TASK DETAILS:
Count the lines in the entries below that mention the string "afbeeldingen", then write that number by itself.

Stored data:

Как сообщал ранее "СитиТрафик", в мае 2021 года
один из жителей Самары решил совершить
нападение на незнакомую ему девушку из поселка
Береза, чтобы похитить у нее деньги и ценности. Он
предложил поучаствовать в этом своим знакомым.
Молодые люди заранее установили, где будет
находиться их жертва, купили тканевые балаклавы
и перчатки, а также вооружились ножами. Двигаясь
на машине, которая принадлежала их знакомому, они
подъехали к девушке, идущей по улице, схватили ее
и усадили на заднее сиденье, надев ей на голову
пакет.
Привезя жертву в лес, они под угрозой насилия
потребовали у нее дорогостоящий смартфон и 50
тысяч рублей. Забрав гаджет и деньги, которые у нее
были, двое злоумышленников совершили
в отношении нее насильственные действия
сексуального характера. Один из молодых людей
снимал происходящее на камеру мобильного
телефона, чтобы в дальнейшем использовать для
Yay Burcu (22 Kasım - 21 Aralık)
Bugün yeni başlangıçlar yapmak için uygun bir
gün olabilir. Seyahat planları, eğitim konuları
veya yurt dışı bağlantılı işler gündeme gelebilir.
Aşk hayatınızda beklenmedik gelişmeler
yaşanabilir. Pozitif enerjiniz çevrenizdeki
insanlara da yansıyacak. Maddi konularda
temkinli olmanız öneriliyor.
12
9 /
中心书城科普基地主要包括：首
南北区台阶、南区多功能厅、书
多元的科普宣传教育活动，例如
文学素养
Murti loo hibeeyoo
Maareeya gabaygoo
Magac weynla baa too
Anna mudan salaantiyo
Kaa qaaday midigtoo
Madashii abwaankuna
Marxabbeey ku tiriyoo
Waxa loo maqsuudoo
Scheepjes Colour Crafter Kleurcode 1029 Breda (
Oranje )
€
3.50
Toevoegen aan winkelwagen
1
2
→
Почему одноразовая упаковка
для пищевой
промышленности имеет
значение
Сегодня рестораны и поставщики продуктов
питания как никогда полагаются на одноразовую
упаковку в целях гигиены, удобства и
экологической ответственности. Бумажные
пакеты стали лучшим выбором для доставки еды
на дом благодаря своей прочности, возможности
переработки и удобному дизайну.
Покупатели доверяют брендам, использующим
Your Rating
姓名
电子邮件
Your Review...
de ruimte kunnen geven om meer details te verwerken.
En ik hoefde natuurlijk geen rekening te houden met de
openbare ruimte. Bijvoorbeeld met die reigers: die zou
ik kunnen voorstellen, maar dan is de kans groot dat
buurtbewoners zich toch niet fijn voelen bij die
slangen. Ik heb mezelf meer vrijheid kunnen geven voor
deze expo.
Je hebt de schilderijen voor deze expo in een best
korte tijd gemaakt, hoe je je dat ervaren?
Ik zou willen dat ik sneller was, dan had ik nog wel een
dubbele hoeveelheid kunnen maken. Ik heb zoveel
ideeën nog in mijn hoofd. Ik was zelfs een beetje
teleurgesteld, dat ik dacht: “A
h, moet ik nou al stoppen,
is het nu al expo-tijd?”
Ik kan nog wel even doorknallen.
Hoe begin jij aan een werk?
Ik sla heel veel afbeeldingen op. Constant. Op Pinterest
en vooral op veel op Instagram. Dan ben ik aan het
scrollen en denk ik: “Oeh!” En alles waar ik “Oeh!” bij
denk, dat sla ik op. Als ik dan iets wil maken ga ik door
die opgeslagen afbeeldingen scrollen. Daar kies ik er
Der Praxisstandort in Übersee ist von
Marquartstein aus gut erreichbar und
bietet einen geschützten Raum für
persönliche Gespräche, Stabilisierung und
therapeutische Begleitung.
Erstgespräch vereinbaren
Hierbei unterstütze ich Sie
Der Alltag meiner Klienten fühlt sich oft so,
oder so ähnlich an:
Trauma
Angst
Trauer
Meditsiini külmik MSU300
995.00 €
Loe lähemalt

OUTPUT FOR THIS EXERCISE:
2